Electronic money

Francis Davey fjmd1a at gmail.com
Sun Dec 7 10:31:38 GMT 2014


2014-12-07 10:17 GMT+00:00 Charles Lindsey <chl at clerew.man.ac.uk>:
>
>
> AIUI, if you mine a bitcoin (and coincidentally someone else mines the
> same one), then the first to register it in the Ledger takes preference
> (AFAIK, the mineable bitcoins have no predefined order). Anyway, it is all
> described in Wikipedia, and I don't think your situation would cause any
> problem.


I think what Ben is referring to (and I am just a humble lawyer who does
not understand such things) is the fact that despite its ostensible
decentralised nature, there is some central management of Bitcoin which
precisely does handle such situations *because* in practice each node does
not write its own client, a change to the client can affect everyone.

For example, the six hour fork of Bitcoin on March 11 last year was, as I
understand it, a bug in the upgrade between versions 0.7 to 0.8 of bitcoind
- because the vast majority of users all used bitcoind this was an example
of a central authority  The problem had to be "fixed" by (a) co-ordinated
switching back to 0.7 (b) fixes to the software.

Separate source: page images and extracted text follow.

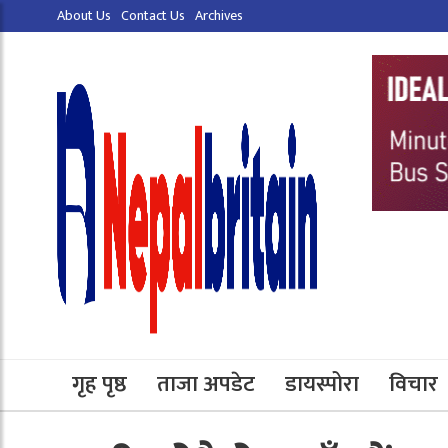
About Us
Contact Us
Archives
गृह पृष्ठ
ताजा अपडेट
डायस्पोरा
विचार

As I understand it there was only one double-spend as a result of the fork,
which was sorted out.

The "checkpoints" that Ben alludes to are hard-coded into the client
software by the software developers from time to time.

I'd be interested in hearing Ben's views about what that means (and whether
a decentralised system is possible really) but my original question was not
about Bitcoin for reasons explained (it's not "electronic money").